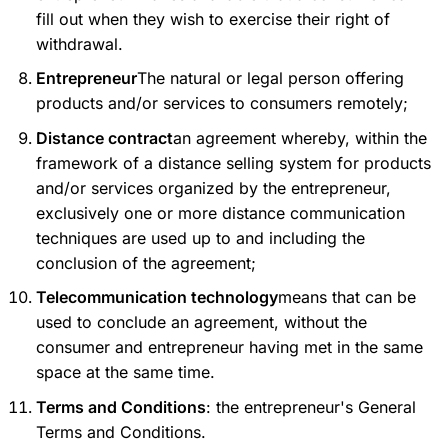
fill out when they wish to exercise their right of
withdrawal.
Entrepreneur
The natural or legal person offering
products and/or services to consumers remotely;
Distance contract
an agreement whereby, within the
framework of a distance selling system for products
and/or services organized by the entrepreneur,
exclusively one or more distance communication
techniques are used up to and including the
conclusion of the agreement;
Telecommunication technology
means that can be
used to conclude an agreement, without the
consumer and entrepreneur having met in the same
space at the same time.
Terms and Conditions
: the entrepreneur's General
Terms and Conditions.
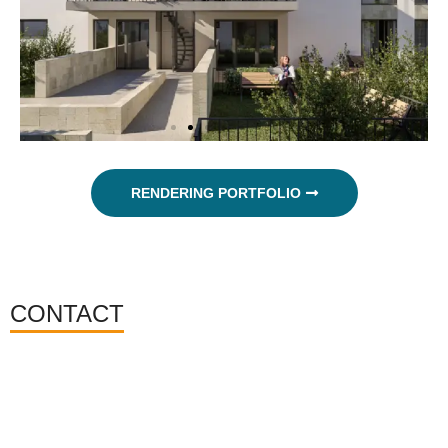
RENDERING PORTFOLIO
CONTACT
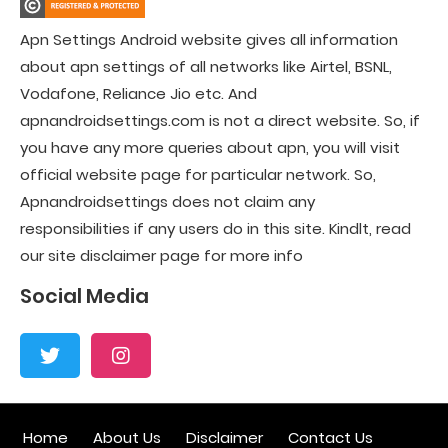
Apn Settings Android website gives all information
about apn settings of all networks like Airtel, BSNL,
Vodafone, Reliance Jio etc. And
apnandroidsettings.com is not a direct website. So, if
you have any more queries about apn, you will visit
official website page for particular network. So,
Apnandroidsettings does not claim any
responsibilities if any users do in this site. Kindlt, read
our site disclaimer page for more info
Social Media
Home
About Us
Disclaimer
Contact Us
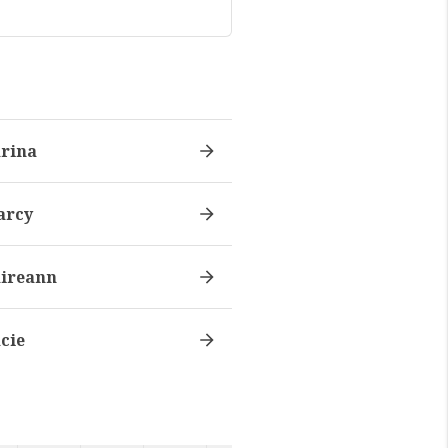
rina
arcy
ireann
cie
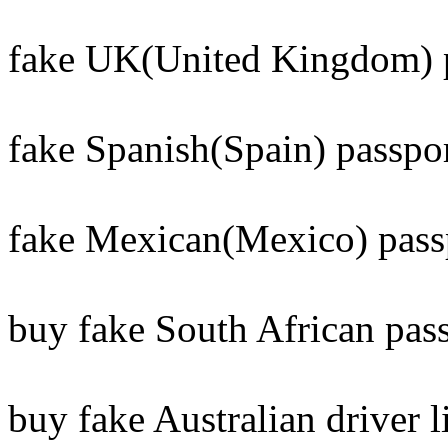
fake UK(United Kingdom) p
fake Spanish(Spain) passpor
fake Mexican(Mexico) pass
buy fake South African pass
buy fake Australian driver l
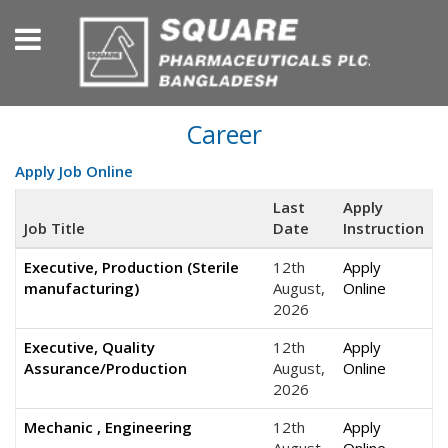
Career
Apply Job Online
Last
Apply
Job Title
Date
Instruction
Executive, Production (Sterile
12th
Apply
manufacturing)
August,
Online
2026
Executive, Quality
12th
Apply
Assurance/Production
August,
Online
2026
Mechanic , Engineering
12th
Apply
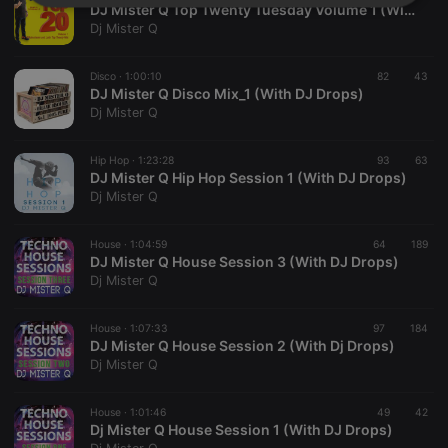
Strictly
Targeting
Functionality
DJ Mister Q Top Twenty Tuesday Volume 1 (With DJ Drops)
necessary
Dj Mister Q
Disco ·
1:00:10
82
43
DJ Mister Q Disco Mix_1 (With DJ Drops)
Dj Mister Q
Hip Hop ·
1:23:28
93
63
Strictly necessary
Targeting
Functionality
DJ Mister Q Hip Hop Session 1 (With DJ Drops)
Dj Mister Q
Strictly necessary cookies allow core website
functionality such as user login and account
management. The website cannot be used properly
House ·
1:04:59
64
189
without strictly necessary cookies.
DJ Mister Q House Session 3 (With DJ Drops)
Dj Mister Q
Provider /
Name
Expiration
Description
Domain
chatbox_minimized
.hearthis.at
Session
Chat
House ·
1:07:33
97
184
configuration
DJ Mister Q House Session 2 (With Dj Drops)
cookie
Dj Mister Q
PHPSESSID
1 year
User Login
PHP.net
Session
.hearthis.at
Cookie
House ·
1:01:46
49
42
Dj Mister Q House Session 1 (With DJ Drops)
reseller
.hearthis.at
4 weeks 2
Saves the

◆ ◆ ◆

TRY IT
Show every line above in which the word "same" occurs.

EXERCISE RESPONSE
consumer and entrepreneur having met in the same
space at the same time.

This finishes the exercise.